Hi,
During development of flower-route[1], which I
recently presented at FOSDEM[2], I noticed that
CPU usage, would increase the more rules I installed
into the hardware for IP forwarding offloading.
Since we use TC flower offload for the hottest
prefixes, and leave the long tail to the normal (non-TC)
Linux network stack for slow-path IP forwarding.
We therefore need both the hardware and software
datapath to perform well.
I found that skip_sw rules, are quite expensive
in the kernel datapath, since they must be evaluated
and matched upon, before the kernel checks the
skip_sw flag.
This patchset optimizes the case where all rules
are skip_sw, by implementing a TC bypass for these
cases, where TC is only used as a control plane
for the hardware path.
Changes from v1:
- Patch 1:
- Add Reviewed-By from Jiri Pirko
- Patch 2:
- Move code, to avoid forward declaration (Jiri).
- Patch 3
- Refactor to use a static key.
- Add performance data for trapping, or sending
a packet to a non-existent chain (as suggested by Marcelo).
[1] flower-route
https://github.com/fiberby-dk/flower-route
[2] FOSDEM talk
https://fosdem.org/2024/schedule/event/fosdem-2024-3337-flying-higher-hardware-offloading-with-bird/
Asbjørn Sloth Tønnesen (3):
net: sched: cls_api: add skip_sw counter
net: sched: cls_api: add filter counter
net: sched: make skip_sw actually skip software
include/net/pkt_cls.h | 9 +++++++++
include/net/sch_generic.h | 4 ++++
net/core/dev.c | 10 ++++++++++
net/sched/cls_api.c | 39 +++++++++++++++++++++++++++++++++++++++
4 files changed, 62 insertions(+)
--
2.43.0
TC filters come in 3 variants:
- no flag (try to process in hardware, but fallback to software))
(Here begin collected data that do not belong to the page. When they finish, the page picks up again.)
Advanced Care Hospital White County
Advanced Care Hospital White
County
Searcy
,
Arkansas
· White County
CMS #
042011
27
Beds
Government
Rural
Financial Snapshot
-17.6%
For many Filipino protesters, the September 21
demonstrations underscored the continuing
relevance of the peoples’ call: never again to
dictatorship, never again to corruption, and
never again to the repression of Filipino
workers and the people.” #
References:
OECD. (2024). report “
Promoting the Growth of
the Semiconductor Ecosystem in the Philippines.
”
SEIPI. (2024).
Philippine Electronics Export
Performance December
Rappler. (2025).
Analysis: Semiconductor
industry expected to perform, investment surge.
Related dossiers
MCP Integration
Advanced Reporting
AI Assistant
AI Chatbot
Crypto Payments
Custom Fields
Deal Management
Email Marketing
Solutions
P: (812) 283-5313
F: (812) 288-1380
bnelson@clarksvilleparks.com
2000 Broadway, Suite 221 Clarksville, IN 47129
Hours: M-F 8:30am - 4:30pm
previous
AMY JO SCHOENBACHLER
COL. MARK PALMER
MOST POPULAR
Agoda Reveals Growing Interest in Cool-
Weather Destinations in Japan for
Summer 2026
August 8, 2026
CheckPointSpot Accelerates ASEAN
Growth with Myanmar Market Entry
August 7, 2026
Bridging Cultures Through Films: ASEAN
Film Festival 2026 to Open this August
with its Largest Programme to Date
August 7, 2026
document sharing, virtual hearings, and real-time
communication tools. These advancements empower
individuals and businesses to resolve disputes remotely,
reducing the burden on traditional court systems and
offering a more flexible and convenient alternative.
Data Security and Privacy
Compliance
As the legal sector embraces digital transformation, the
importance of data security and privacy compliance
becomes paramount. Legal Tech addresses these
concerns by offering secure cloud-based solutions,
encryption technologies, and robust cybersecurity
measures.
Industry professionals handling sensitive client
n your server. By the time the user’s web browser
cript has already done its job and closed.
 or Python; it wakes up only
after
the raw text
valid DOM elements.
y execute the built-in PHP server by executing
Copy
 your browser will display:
- skip_hw (do not process filter by hardware)
- skip_sw (do not process filter by software)
However skip_sw is implemented so that the skip_sw
flag can first be checked, after it has been matched.
IMHO it's common when using skip_sw, to use it on all rules.
So if all filters in a block is skip_sw filters, then
we can bail early, we can thus avoid having to match
the filters, just to check for the skip_sw flag.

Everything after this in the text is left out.